First of all, please realize that if the domains in your post aren't the ones actually used in the test, if you changed them to keep us seeing what was really there, then there's no way anyone can help you.
According to your post, you tried to send mail to "
[email protected]".
mydomain.com is a domain owned by someone in Vancouver, Washington. Mail sent to that domain is handled by three mx servers:
mx 0 m1.dnsix.com
mx 1800 m.dnsix.com
mx 1800 ms1.dnsix.com
Since the first and last are the same, only the first two "count".
What this error is telling us is that you reached an mx server, either (probably) m.dnsix.com, or m.dnsix.com. And that the mailserver tried to find dns records for shell.myselldomain.com, but returned that shell.myselldomain.com wasn't in DNS as a valid domain.
Most mail servers, including the ones acting as mx for mydomain.com, won't accept email from servers it can't verify as existing. If your server doesn't exist it shouldn't be able to send mail, should it?

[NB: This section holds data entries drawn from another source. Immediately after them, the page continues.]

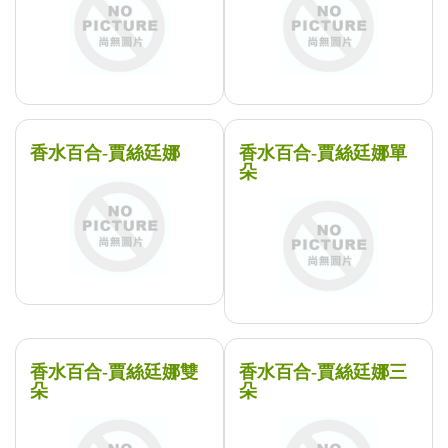
香水百合-賈絲廷娜
香水百合-賈絲廷娜單
朵
香水百合-賈絲廷娜雙
香水百合-賈絲廷娜三
朵
朵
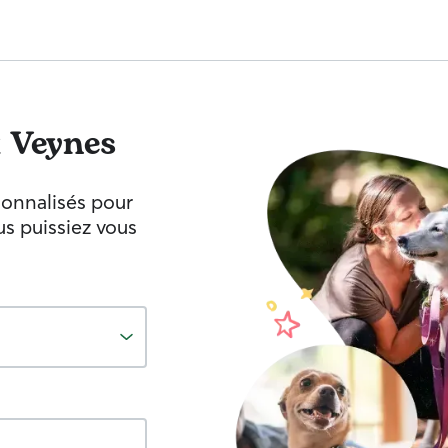
x
Veynes
sonnalisés pour
s puissiez vous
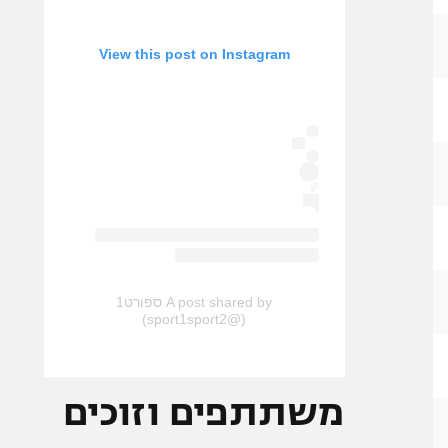
View this post on Instagram
A post shared by ספורט1
(@sport1sport2)
משתתפים וזוכים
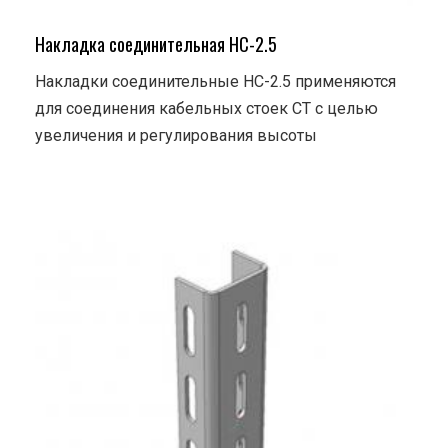
Накладка соединительная НС-2.5
Накладки соединительные НС-2.5 применяются
для соединения кабельных стоек СТ с целью
увеличения и регулирования высоты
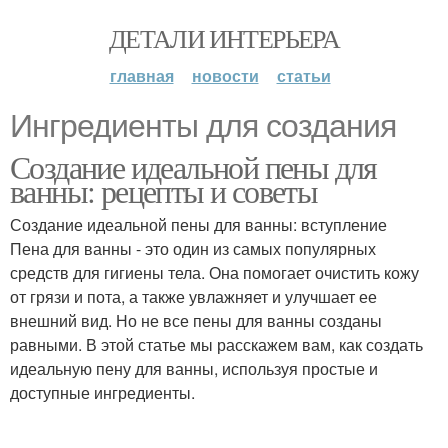
ДЕТАЛИ ИНТЕРЬЕРА
главная
новости
статьи
Ингредиенты для создания
Создание идеальной пены для
ванны: рецепты и советы
Создание идеальной пены для ванны: вступление
Пена для ванны - это один из самых популярных
средств для гигиены тела. Она помогает очистить кожу
от грязи и пота, а также увлажняет и улучшает ее
внешний вид. Но не все пены для ванны созданы
равными. В этой статье мы расскажем вам, как создать
идеальную пену для ванны, используя простые и
доступные ингредиенты.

Spammers often use phony domain names; mailservers that block mail from nonexisting domains (and therefor nonexistent servers) do it in an attempt to keep spam traffic down.
If that's really the error message you got, then the test is faulty because it uses nonreal information.
If that's not the error message you got, then of course we can't help you unless you give us the real information.